Information:
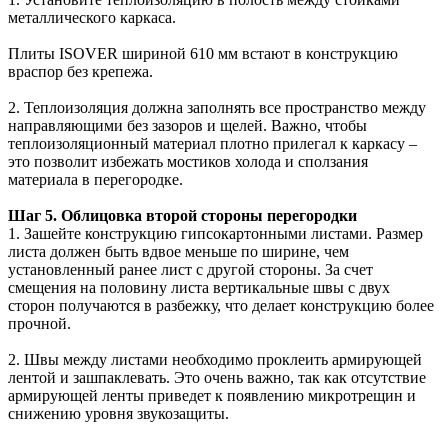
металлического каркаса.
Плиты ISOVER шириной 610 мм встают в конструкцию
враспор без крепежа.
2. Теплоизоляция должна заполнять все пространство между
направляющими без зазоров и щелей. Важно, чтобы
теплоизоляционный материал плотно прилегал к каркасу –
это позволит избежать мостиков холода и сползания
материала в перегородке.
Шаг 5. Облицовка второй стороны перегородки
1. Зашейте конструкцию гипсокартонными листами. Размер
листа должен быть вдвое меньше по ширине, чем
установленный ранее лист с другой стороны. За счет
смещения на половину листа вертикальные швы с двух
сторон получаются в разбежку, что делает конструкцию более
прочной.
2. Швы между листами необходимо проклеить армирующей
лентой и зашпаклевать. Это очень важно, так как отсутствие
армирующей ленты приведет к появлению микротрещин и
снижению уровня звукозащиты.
* * *
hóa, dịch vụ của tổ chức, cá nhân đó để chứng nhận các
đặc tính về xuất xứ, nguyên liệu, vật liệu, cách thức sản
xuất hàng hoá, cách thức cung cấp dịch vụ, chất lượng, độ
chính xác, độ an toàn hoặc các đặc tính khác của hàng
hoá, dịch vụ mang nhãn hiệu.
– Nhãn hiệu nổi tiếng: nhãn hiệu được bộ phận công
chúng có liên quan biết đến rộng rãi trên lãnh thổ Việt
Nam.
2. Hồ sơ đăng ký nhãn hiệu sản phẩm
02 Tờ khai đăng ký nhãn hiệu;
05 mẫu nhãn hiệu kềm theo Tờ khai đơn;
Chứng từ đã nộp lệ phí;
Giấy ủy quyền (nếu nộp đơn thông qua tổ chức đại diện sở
==
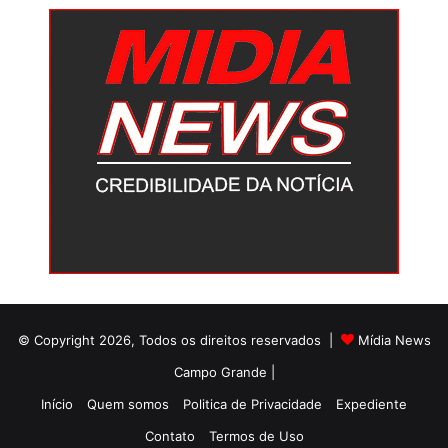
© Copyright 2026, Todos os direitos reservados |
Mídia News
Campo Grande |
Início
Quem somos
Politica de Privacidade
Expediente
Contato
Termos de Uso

What the task requires: A word-for-word copy of the lines above from the one with "1. Зашейте конструкцию" through the one with "снижению уровня звукозащиты.", inclusive, is the only output wanted.

Answer space:
1. Зашейте конструкцию гипсокартонными листами. Размер
листа должен быть вдвое меньше по ширине, чем
установленный ранее лист с другой стороны. За счет
смещения на половину листа вертикальные швы с двух
сторон получаются в разбежку, что делает конструкцию более
прочной.
2. Швы между листами необходимо проклеить армирующей
лентой и зашпаклевать. Это очень важно, так как отсутствие
армирующей ленты приведет к появлению микротрещин и
снижению уровня звукозащиты.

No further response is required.